睡眠は幸福度に影響します。
長すぎる睡眠時間も良くないのですが、「最も睡眠時間が短い国」の首位を記録する日本の平均睡眠時間は大問題。
日本の幸福度や労働生産性が低いことと関係があるかもしれません。
睡眠の状況
日本人の睡眠時間は世界最短!?
日本人の睡眠時間が世界的に見て短いことは、複数の調査で明らかになっており、日本人の睡眠に対する意識の低さが表れているとも言われています。

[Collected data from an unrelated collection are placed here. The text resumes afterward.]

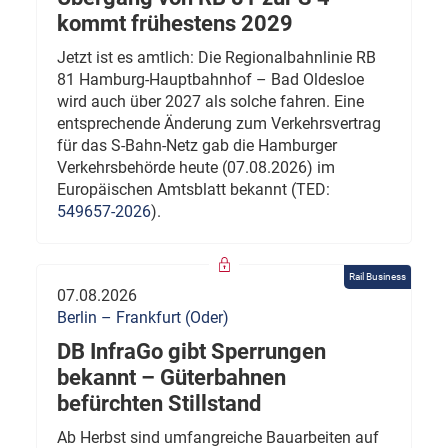
kommt frühestens 2029
Jetzt ist es amtlich: Die Regionalbahnlinie RB
81 Hamburg-Hauptbahnhof – Bad Oldesloe
wird auch über 2027 als solche fahren. Eine
entsprechende Änderung zum Verkehrsvertrag
für das S-Bahn-Netz gab die Hamburger
Verkehrsbehörde heute (07.08.2026) im
Europäischen Amtsblatt bekannt (TED:
549657-2026
).
Rail Business
07.08.2026
Berlin – Frankfurt (Oder)
DB InfraGo gibt Sperrungen
bekannt – Güterbahnen
befürchten Stillstand
Ab Herbst sind umfangreiche Bauarbeiten auf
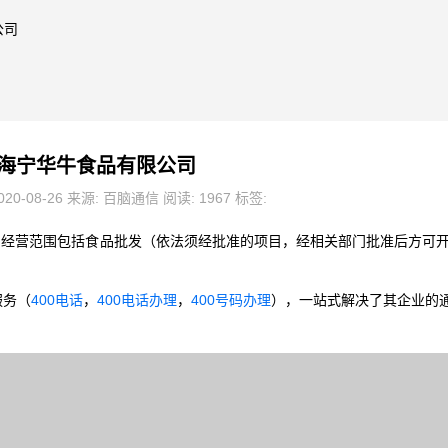
公司
海宁华牛食品有限公司
20-08-26 来源: 百脑通信 阅读: 1967 标签:
2日，经营范围包括食品批发（依法须经批准的项目，经相关部门批准后方可
服务（
400电话
，
400电话办理
，
400号码办理
），一站式解决了其企业的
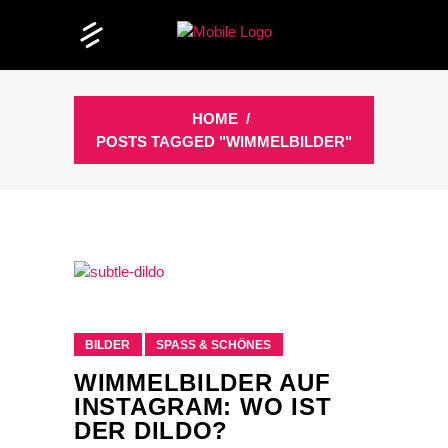
HOME
/
POSTS TAGGED "WIMMELBILDER"
BILDER
SPASS & SCHÖNES
WIMMELBILDER AUF
INSTAGRAM: WO IST
DER DILDO?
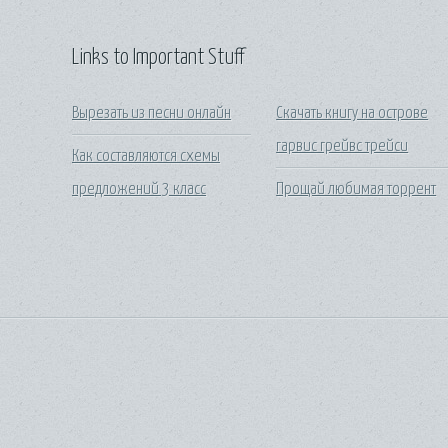
Links to Important Stuff
Вырезать из песни онлайн
Скачать книгу на острове
гарвис грейвс трейси
Как составляются схемы
предложений 3 класс
Прощай любимая торрент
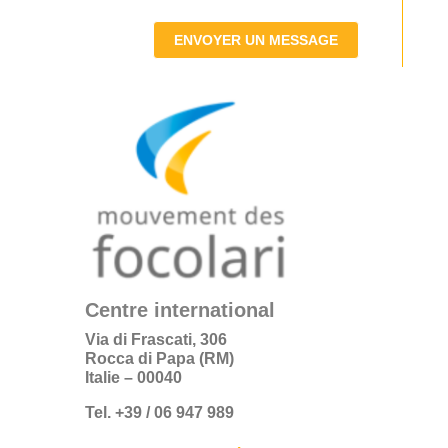
ENVOYER UN MESSAGE
Centre international
Via di Frascati, 306
Rocca di Papa (RM)
Italie – 00040
Tel. +39 / 06 947 989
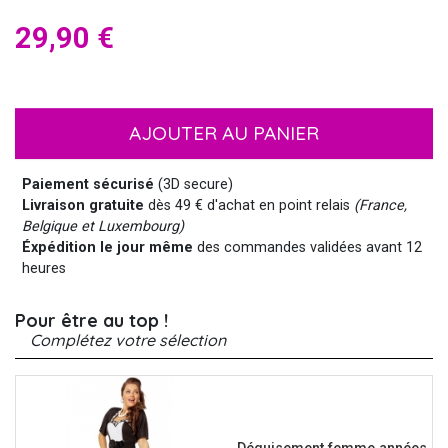
29,90 €
AJOUTER AU PANIER
Paiement sécurisé
(3D secure)
Livraison gratuite
dès 49 € d'achat en point relais
(France,
Belgique et Luxembourg)
Éxpédition le jour même
des commandes validées avant 12
heures
Pour être au top !
Complétez votre sélection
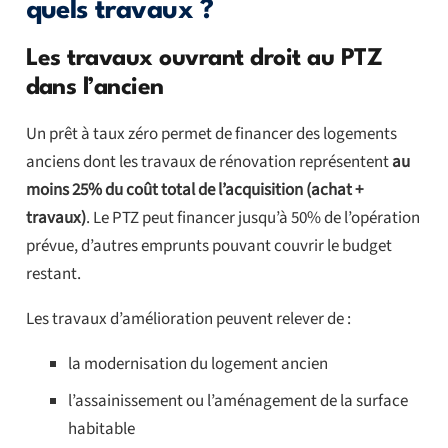
quels travaux ?
Les travaux ouvrant droit au PTZ
dans l’ancien
Un prêt à taux zéro permet de financer des logements
anciens dont les travaux de rénovation représentent
au
moins 25% du coût total de l’acquisition (achat +
travaux)
. Le PTZ peut financer jusqu’à 50% de l’opération
prévue, d’autres emprunts pouvant couvrir le budget
restant.
Les travaux d’amélioration peuvent relever de :
la modernisation du logement ancien
l’assainissement ou l’aménagement de la surface
habitable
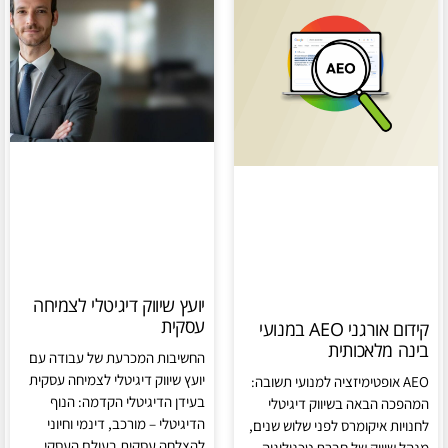
יועץ שיווק דיגיטלי לצמיחה
עסקית
קידום אורגני AEO במנועי
בינה מלאכותית
החשיבות המכרעת של עבודה עם
יועץ שיווק דיגיטלי לצמיחה עסקית
AEO אופטימיזציה למנועי תשובה:
בעידן הדיגיטלי הקדמה: הנוף
המהפכה הבאה בשיווק דיגיטלי
הדיגיטלי – מורכב, דינמי וחיוני
לחנויות איקומרס לפני שלוש שנים,
להצלחה עסקית בעולם העסקי
מנהל שיווק של חברת טכנולוגיה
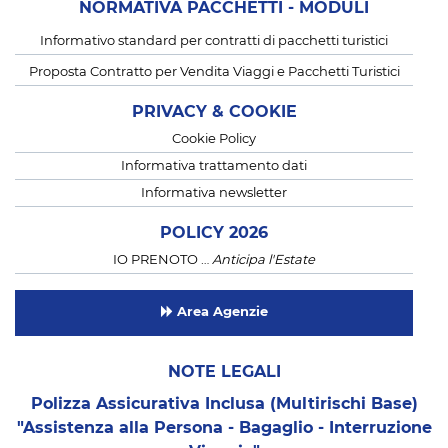
NORMATIVA PACCHETTI - MODULI
Informativo standard per contratti di pacchetti turistici
Proposta Contratto per Vendita Viaggi e Pacchetti Turistici
PRIVACY & COOKIE
Cookie Policy
Informativa trattamento dati
Informativa newsletter
POLICY 2026
IO PRENOTO …
Anticipa l'Estate
Area Agenzie
NOTE LEGALI
Polizza Assicurativa Inclusa (Multirischi Base)
"Assistenza alla Persona - Bagaglio - Interruzione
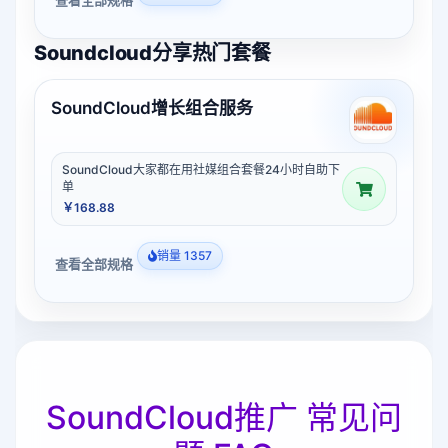
Soundcloud分享热门套餐
SoundCloud增长组合服务
SoundCloud大家都在用社媒组合套餐24小时自助下
单
￥168.88
销量 1357
查看全部规格
SoundCloud推广 常见问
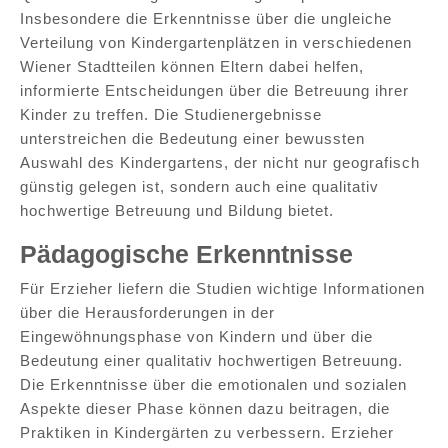
Insbesondere die Erkenntnisse über die ungleiche
Verteilung von Kindergartenplätzen in verschiedenen
Wiener Stadtteilen können Eltern dabei helfen,
informierte Entscheidungen über die Betreuung ihrer
Kinder zu treffen. Die Studienergebnisse
unterstreichen die Bedeutung einer bewussten
Auswahl des Kindergartens, der nicht nur geografisch
günstig gelegen ist, sondern auch eine qualitativ
hochwertige Betreuung und Bildung bietet.
Pädagogische Erkenntnisse
Für Erzieher liefern die Studien wichtige Informationen
über die Herausforderungen in der
Eingewöhnungsphase von Kindern und über die
Bedeutung einer qualitativ hochwertigen Betreuung.
Die Erkenntnisse über die emotionalen und sozialen
Aspekte dieser Phase können dazu beitragen, die
Praktiken in Kindergärten zu verbessern. Erzieher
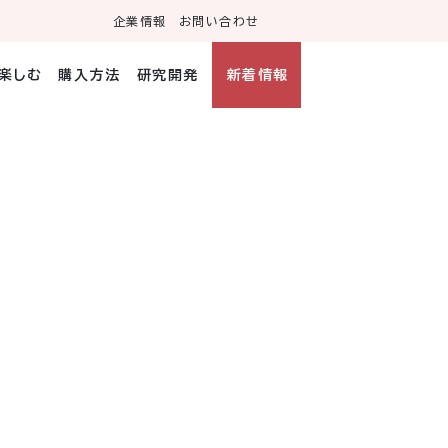
企業情報
お問い合わせ
・楽しむ
購入方法
研究開発
新着情報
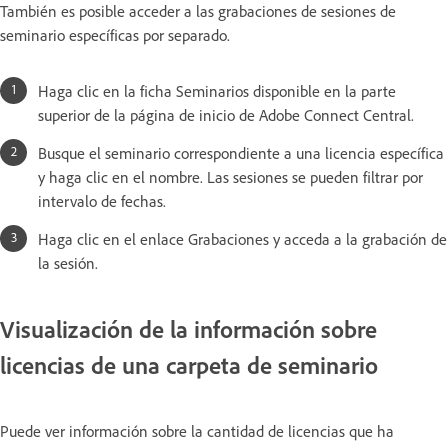
También es posible acceder a las grabaciones de sesiones de
seminario específicas por separado.
Haga clic en la ficha Seminarios disponible en la parte
superior de la página de inicio de Adobe Connect Central.
Busque el seminario correspondiente a una licencia específica
y haga clic en el nombre. Las sesiones se pueden filtrar por
intervalo de fechas.
Haga clic en el enlace Grabaciones y acceda a la grabación de
la sesión.
Visualización de la información sobre
licencias de una carpeta de seminario
Puede ver información sobre la cantidad de licencias que ha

NHKが5年ごとに実施している「国民生活時間調査」によると、1960年に8時間13分だった睡眠時間は、2010年には7時間14分と、およそ1時間減少しました。
OECD(経済協力開発機構)の調査でも、毎回韓国と並んで睡眠時間最短国の常連となっています。
心拍トレーニング製品メーカーのポラール・エレクトロ・ジャパン株式会社の調査によると、日本人の男女別平均睡眠時間は、男性6時間30分、女性6時間40分とそれぞれデータを分析した主要28カ国中最短の結果でした。
参考:PR TIMES|睡眠データ分析で日本の睡眠時間は主要28カ国中最短
睡眠を制する者が世界を制す
日本では、「寝ていたら時間がもったいない」と考える人がまだ多くいますが、海外では睡眠教育も行われるほど睡眠が重視されている国もあります。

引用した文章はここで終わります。